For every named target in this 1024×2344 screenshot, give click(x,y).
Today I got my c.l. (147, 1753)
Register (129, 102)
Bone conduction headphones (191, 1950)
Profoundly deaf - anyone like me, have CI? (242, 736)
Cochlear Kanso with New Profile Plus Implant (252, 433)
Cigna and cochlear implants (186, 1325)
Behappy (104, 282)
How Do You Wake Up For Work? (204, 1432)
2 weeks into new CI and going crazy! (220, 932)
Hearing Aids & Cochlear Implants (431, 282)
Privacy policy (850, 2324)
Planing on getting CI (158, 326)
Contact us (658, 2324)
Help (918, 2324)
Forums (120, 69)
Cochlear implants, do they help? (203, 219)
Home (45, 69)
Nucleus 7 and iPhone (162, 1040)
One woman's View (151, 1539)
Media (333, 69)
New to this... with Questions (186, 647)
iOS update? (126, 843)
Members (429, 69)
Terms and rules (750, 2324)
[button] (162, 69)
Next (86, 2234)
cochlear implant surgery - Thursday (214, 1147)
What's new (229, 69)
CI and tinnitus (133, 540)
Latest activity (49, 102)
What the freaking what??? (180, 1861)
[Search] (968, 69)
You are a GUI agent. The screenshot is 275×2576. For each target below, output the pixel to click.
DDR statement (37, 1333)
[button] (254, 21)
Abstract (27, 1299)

□ □ □ □ □

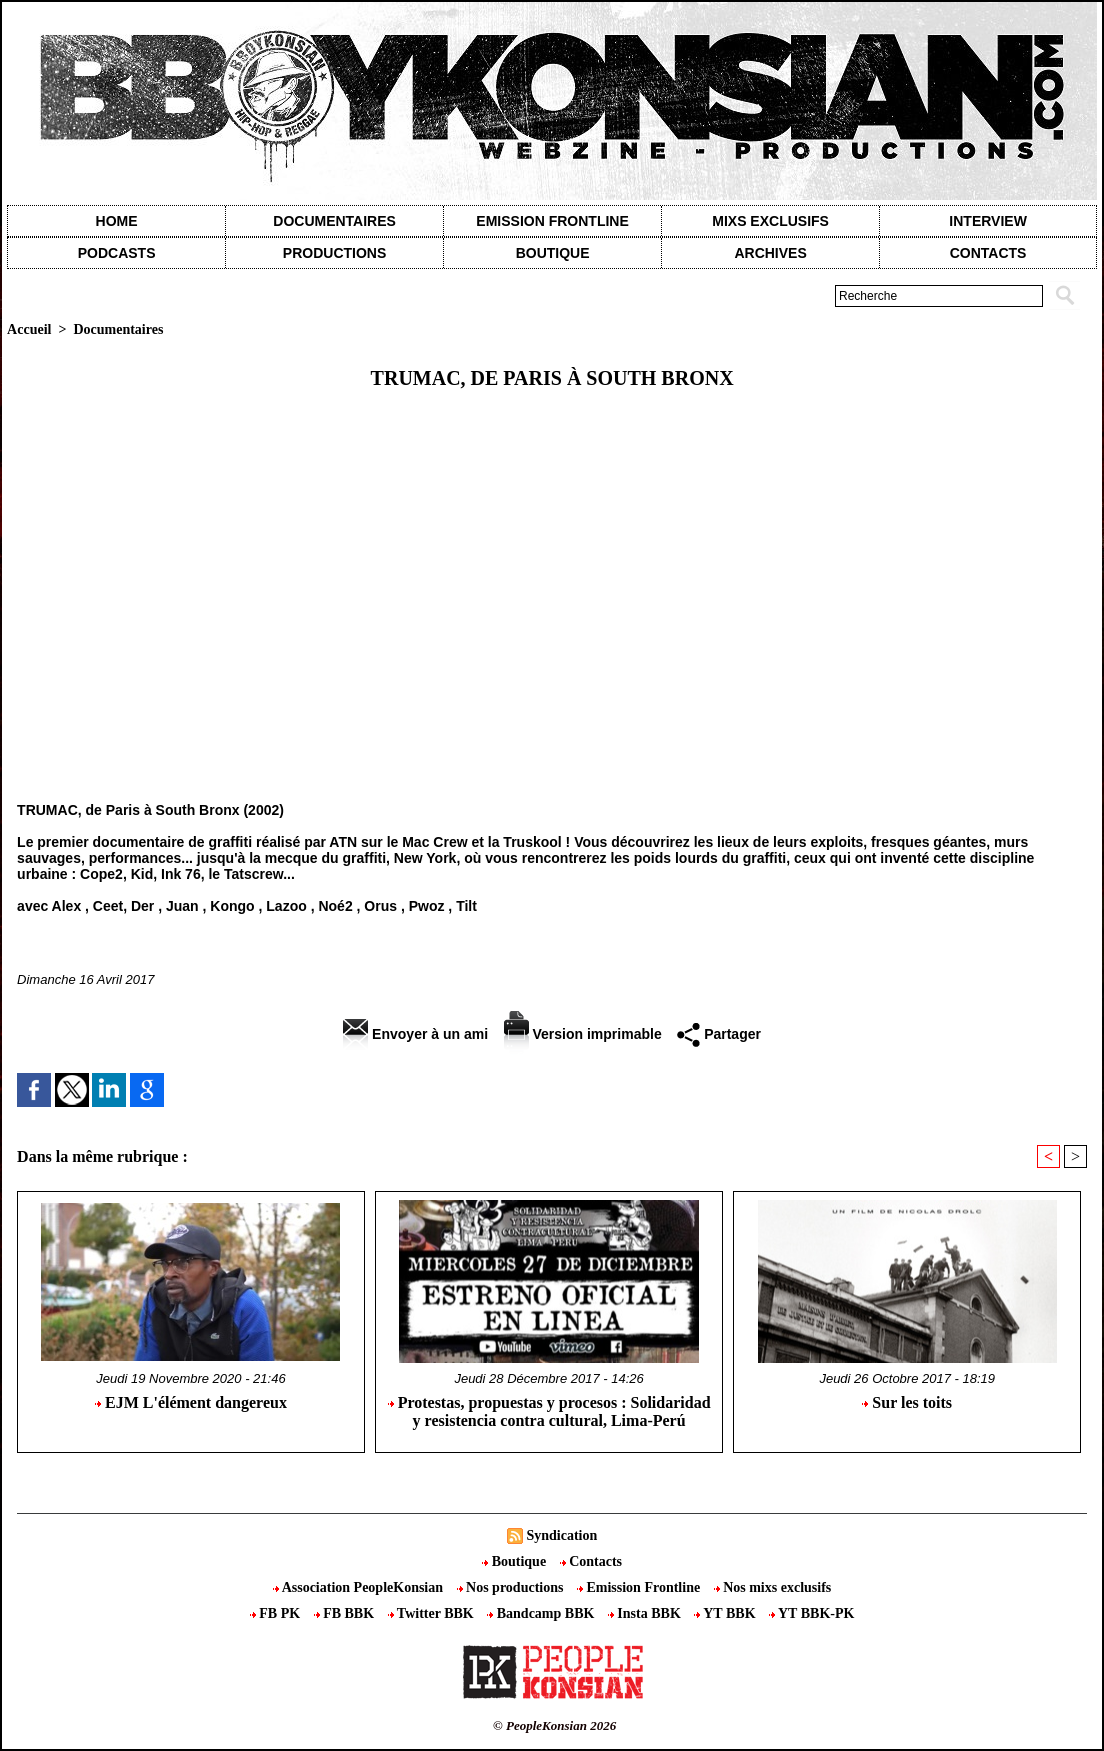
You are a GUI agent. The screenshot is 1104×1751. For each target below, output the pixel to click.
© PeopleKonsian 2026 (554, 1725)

□ □ □ □ □

- _Task goal_
The answer should be only the number of lines in the data that include "target".

- _Written solution_
3